Kisah Jacqueline Spector: Seorang Penyintas Kanker Payudara Berusia 32 Tahun
Pernyataan Penolakan: Know Your Lemons sangat menghargai dan menghormati pengalaman dan cerita yang dibagikan oleh pasien kanker payudara. Saran, pernyataan, atau fakta yang disajikan dalam narasi ini mungkin tidak selalu sejalan dengan keahlian medis atau berlaku secara universal untuk setiap situasi individu. Kanker payudara adalah kondisi medis yang kompleks dan sangat individual, dan meskipun kisah-kisah ini memberikan wawasan berharga dan dukungan emosional, mereka tidak boleh menggantikan saran medis profesional atau pengobatan. Selalu konsultasikan dengan penyedia layanan kesehatan yang berkualifikasi untuk panduan dan pengambilan keputusan yang dipersonalisasi terkait diagnosis, pengobatan, dan pengelolaan kanker payudara. Know Your Lemons mendorong pendekatan kolaboratif antara pasien, pengasuh, dan tenaga medis untuk memastikan perawatan dan hasil terbaik bagi mereka yang terkena dampak kanker payudara.
Jaclyn dan suaminya
Jaclyn adalah seorang guru sekolah berusia 32 tahun dari Northern Jersey. Dia telah menjadi guru pendidikan khusus selama 10 tahun, serta seorang spesialis membaca yang bersertifikat. Saat ini, dia sedang menempuh pendidikan untuk menjadi seorang behaviorist (BCBA) bagi siswa dengan disabilitas. Dia menyukai menghabiskan waktu bersama suaminya, teman-teman, dan keluarganya, serta mengunjungi kota-kota baru. Jaclyn telah mengikuti 4 lomba lari setengah maraton dan sangat bangga dengan pencapaian yang telah ia raih dalam karir profesionalnya sebagai guru pendidikan khusus. Satu (atau mungkin dua) fakta menarik tentang Jaclyn adalah bahwa ia dan suaminya sedang menantikan kelahiran bayi kembar perempuan identik pada musim dingin ini! Kami sangat bersyukur bahwa Jaclyn bersedia berbagi kisahnya dengan kami untuk membantu meningkatkan kesadaran tentang deteksi dini dan menginspirasi tindakan kesehatan payudara tahun ini.
Ini adalah kisahnya...
Halo, saya Jacqueline Spector, seorang guru berusia 32 tahun dari New Jersey. Saya di sini untuk berbagi kisah saya tentang didiagnosis menderita kanker payudara stadium awal, DCIS stadium nol, pada usia 30 tahun. Meskipun tidak ada riwayat keluarga yang menderita penyakit ini, saya menemukan benjolan dan memutuskan untuk mengambil tindakan. Setelah menjalani mammogram, ultrasonografi, dan biopsi, dikonfirmasi bahwa saya menderita kanker payudara di saluran susu. Perjalanan tak terduga ini dipenuhi dengan ketakutan, kesedihan, dan kecemasan, tetapi saya mendapat dukungan luar biasa dari keluarga, suami, dan teman-teman, serta perawatan medis yang luar biasa.

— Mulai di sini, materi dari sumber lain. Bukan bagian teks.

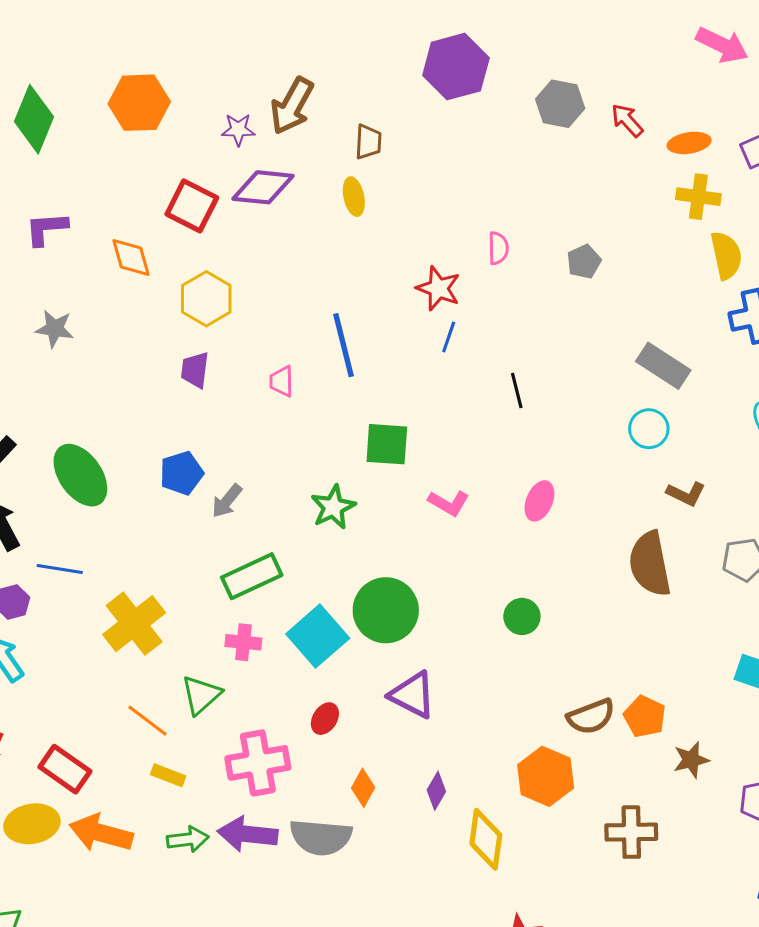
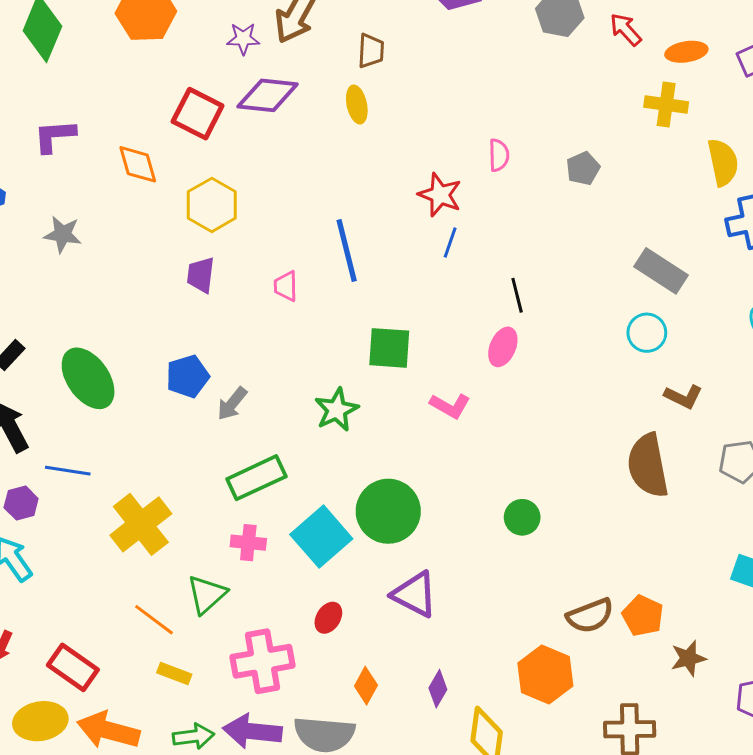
yellow cross: (698, 197) -> (666, 105), moved
pink ellipse: (539, 501) -> (503, 347), moved

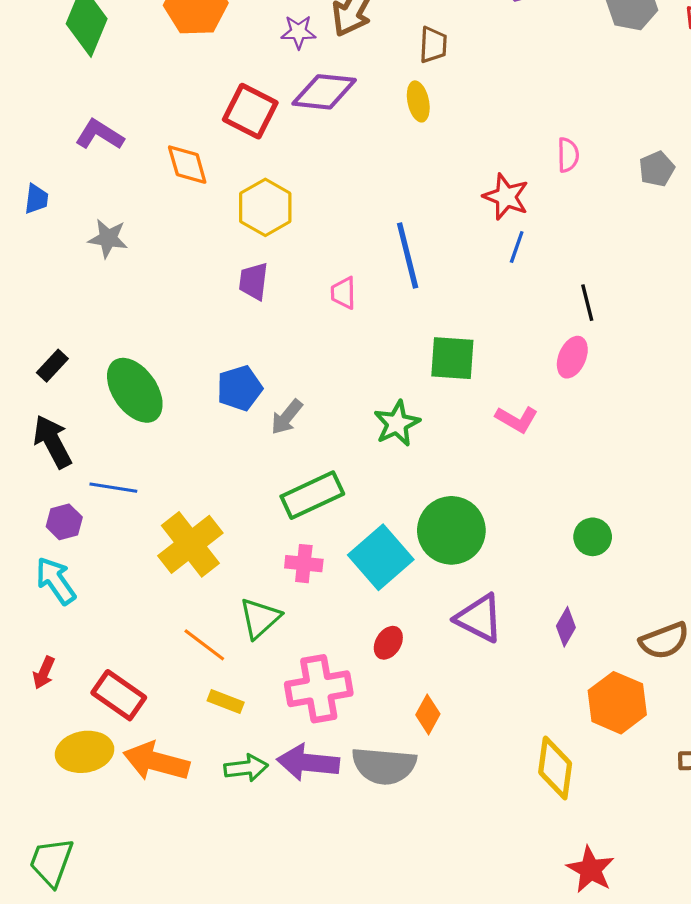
purple L-shape: (55, 136) -> (99, 135), turned 36
purple diamond: (438, 689) -> (566, 627), moved

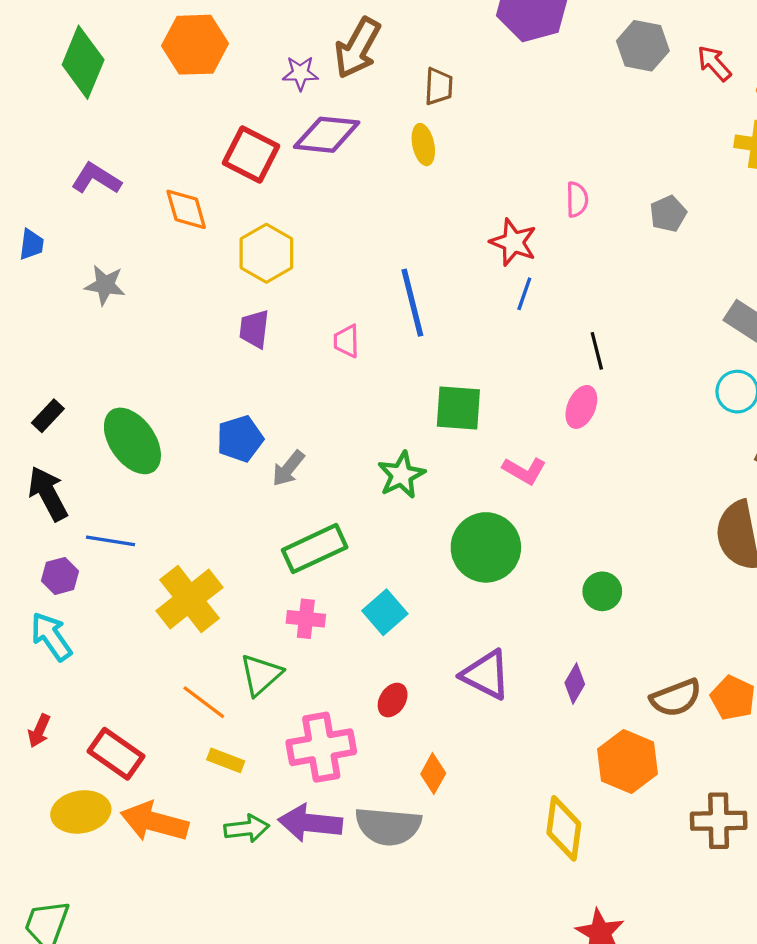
green circle: (451, 530) -> (486, 547), moved
cyan square: (381, 557) -> (385, 612), size x0.7

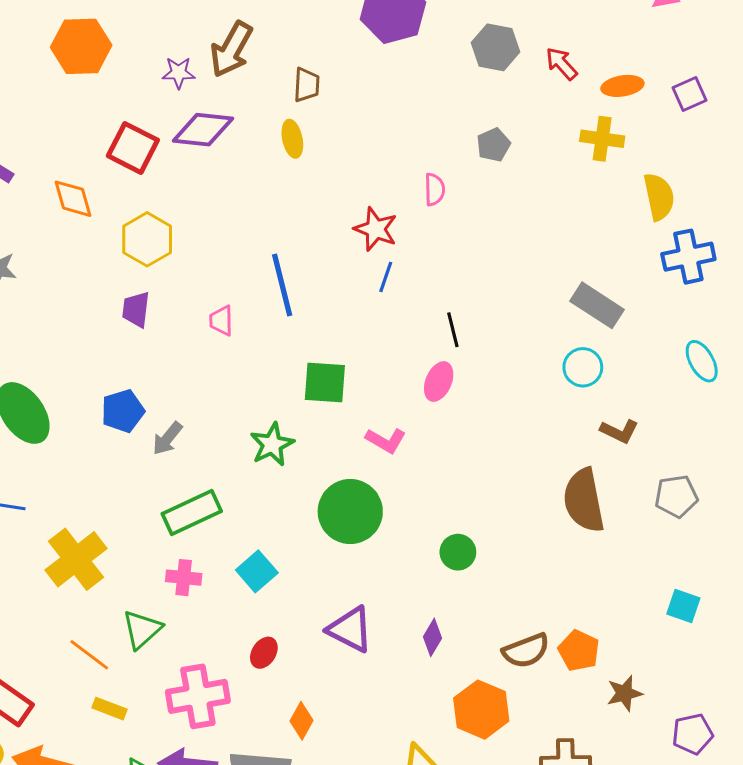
gray pentagon: (668, 214) -> (493, 145), moved

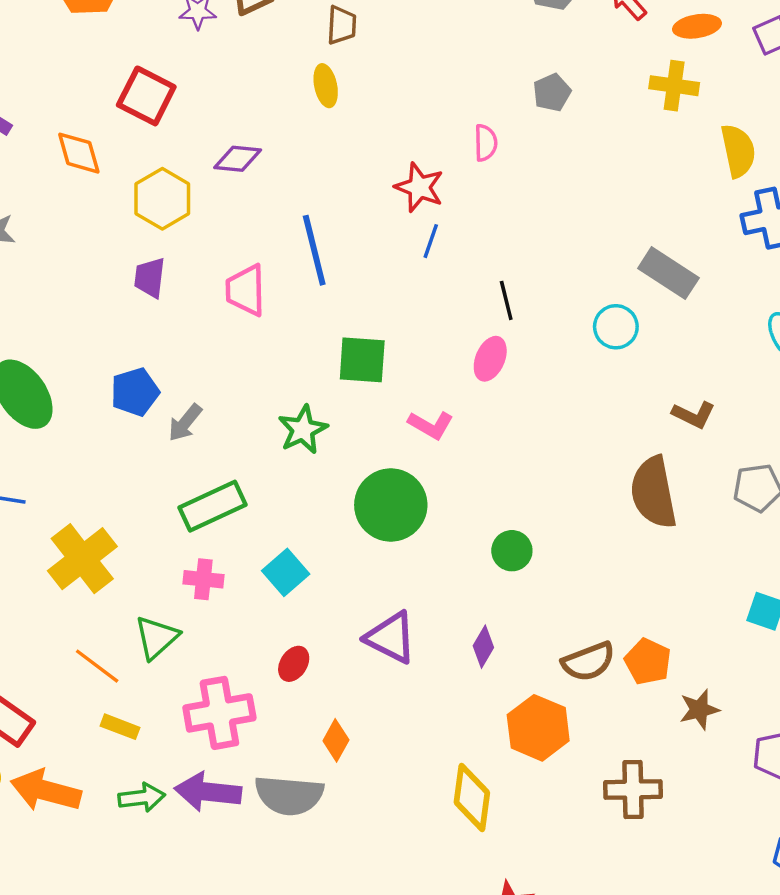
purple diamond: (203, 130) -> (238, 159), moved, size x0.7
pink trapezoid: (221, 321) -> (246, 290), size x1.5
cyan circle: (583, 367) -> (616, 327), moved

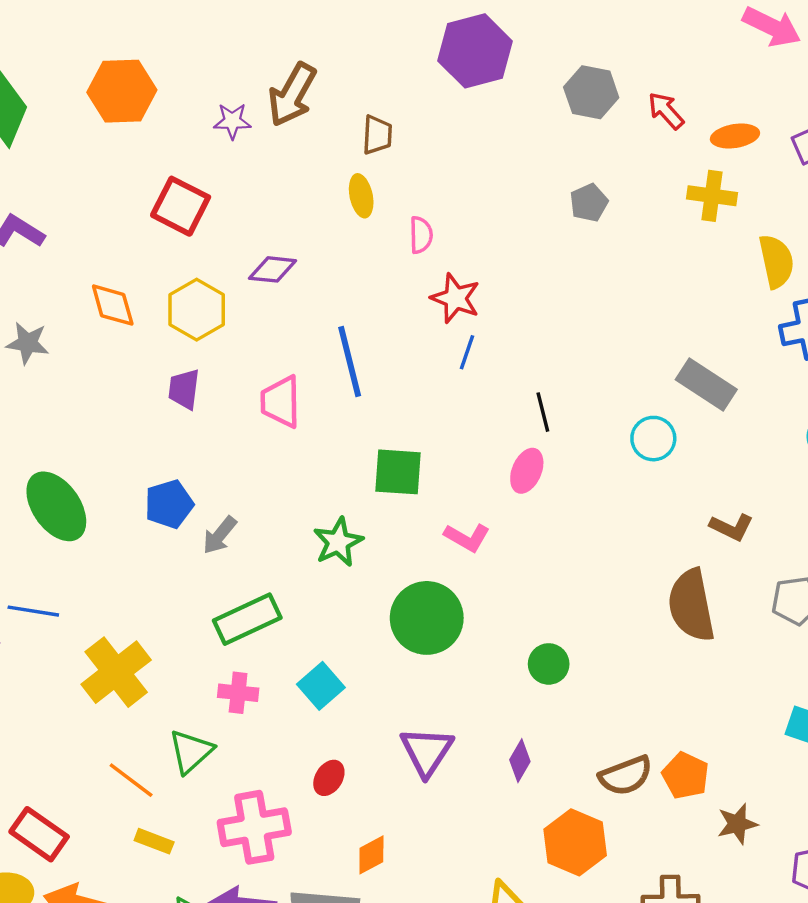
pink semicircle: (486, 143) -> (421, 235), moved
orange diamond: (79, 153) -> (113, 305), moved
purple triangle: (391, 638) -> (427, 751), turned 36
orange diamond: (336, 740) -> (371, 855), turned 33

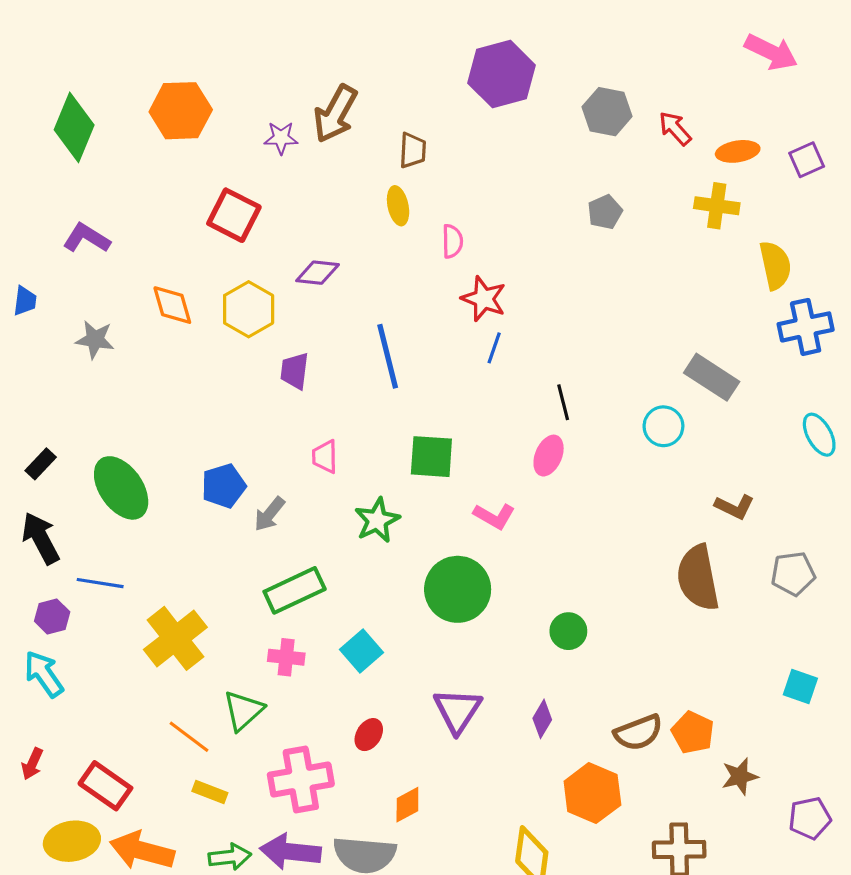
purple trapezoid: (184, 389) -> (295, 371), moved
pink trapezoid: (281, 402) -> (325, 457), moved, size x0.7

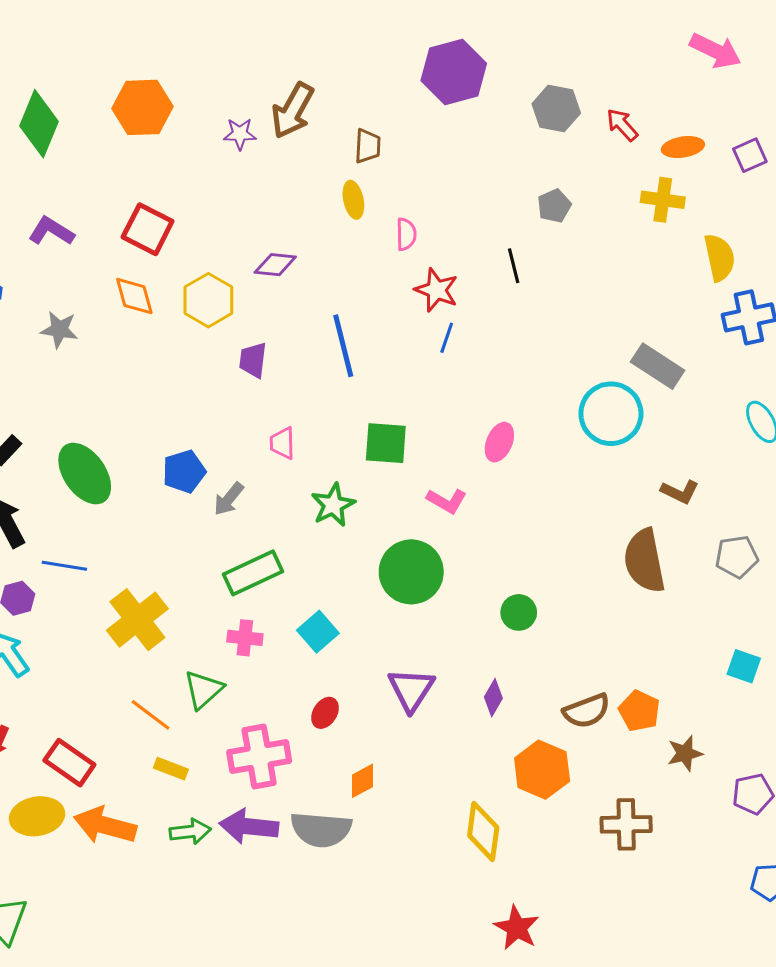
red square: (234, 215) -> (148, 229), moved
black line: (563, 402) -> (514, 266), moved
cyan circle: (663, 426) -> (611, 414), size x1.6

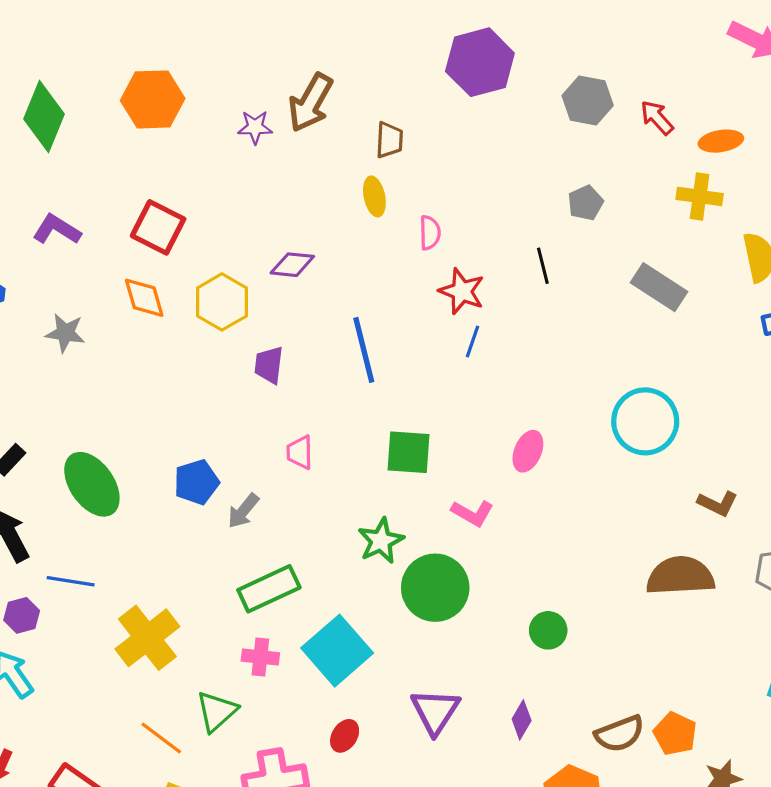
gray rectangle: (658, 366) -> (659, 287), moved
green star: (333, 505) -> (381, 541), moved
brown semicircle: (644, 561) -> (680, 576), turned 98
cyan square: (318, 632) -> (337, 651), size x1.6

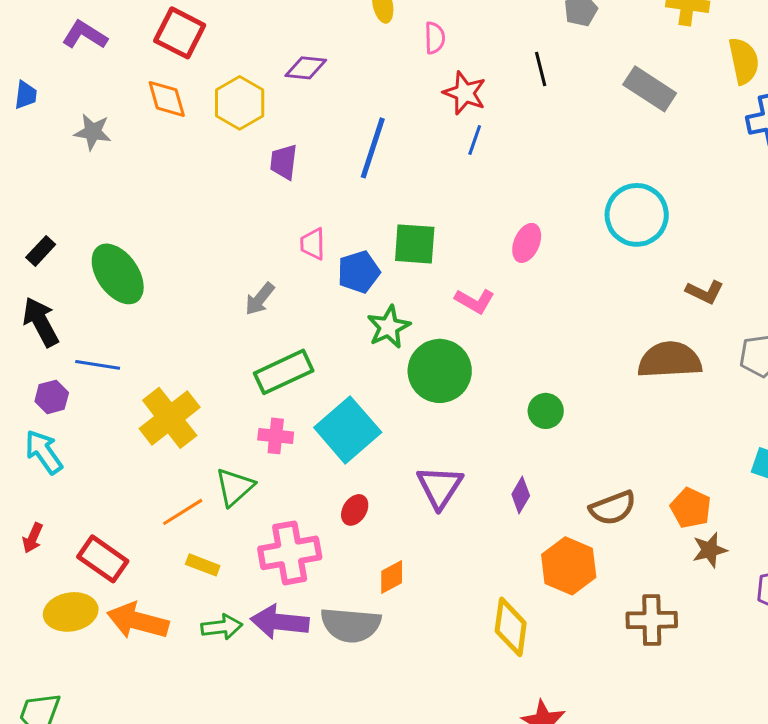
blue line: (364, 350) -> (373, 148), turned 32
blue pentagon: (196, 482) -> (359, 272), moved
orange pentagon: (675, 734) -> (691, 508), moved
orange line: (161, 738) -> (183, 512), turned -69

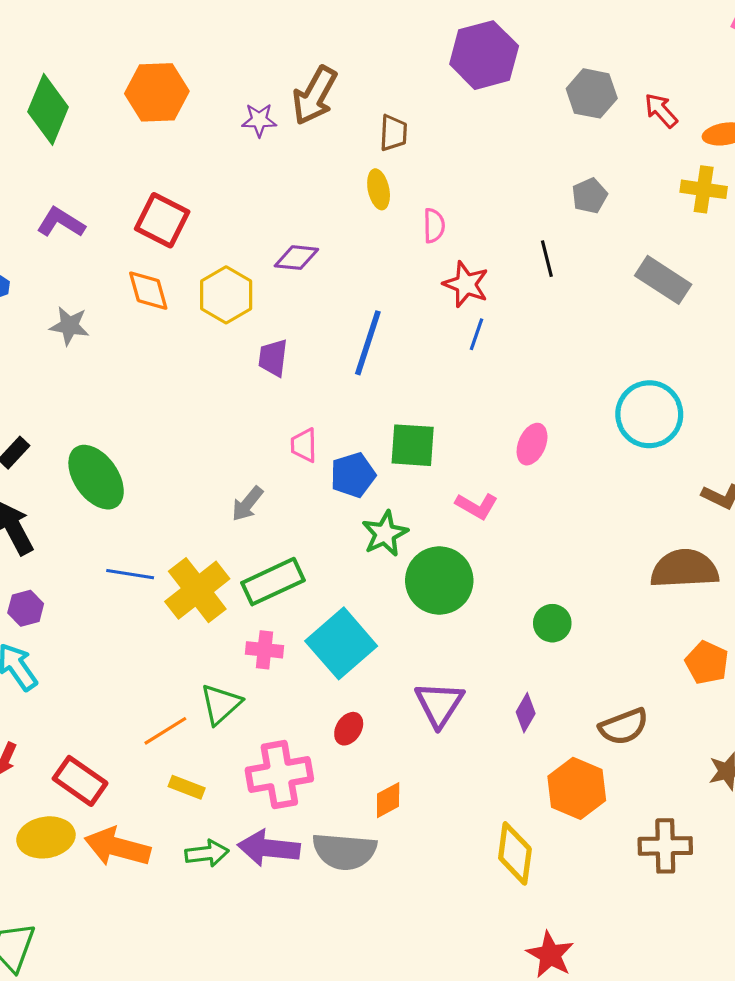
blue line: (98, 365) -> (130, 574), moved
yellow cross: (170, 418) -> (197, 590), moved
orange pentagon: (691, 508) -> (707, 663), moved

Saya juga mengetahui bahwa saya positif mengidap mutasi BRC1, yang meningkatkan risiko saya terkena kanker ovarium dan payudara. Kini, saya dipantau secara ketat oleh seorang onkolog ginekologi setiap enam bulan sekali. Operasi payudara dan rekonstruksi saya berhasil, dan saya bahkan memiliki kesempatan untuk menjalani beberapa siklus IVF untuk menjaga kesuburan saya. Beruntungnya, saya tidak memerlukan pengobatan lebih lanjut, tetapi pengetahuan ini memberdayakan saya untuk memperjuangkan hak saya sendiri dan membentuk tim medis yang kuat.
Saya berbagi kisah saya untuk menginspirasi siapa pun yang berada dalam situasi serupa, terutama jika Anda muda dan tidak memiliki riwayat kanker dalam keluarga. Percayalah pada insting Anda, cari evaluasi medis, dan berani bersuara untuk apa yang Anda yakini baik untuk tubuh Anda. Ada sumber daya dan orang-orang yang siap mendukung Anda melalui perjalanan yang menantang ini, dan memiliki pengetahuan tentang kesehatan Anda dapat memberikan harapan dan kenyamanan. Tubuh Anda sangat berharga, dan merawatnya harus selalu menjadi prioritas. Saya harap kisah saya dapat menyentuh hati Anda dan menginspirasi Anda untuk memperjuangkan diri sendiri dan kesehatan Anda.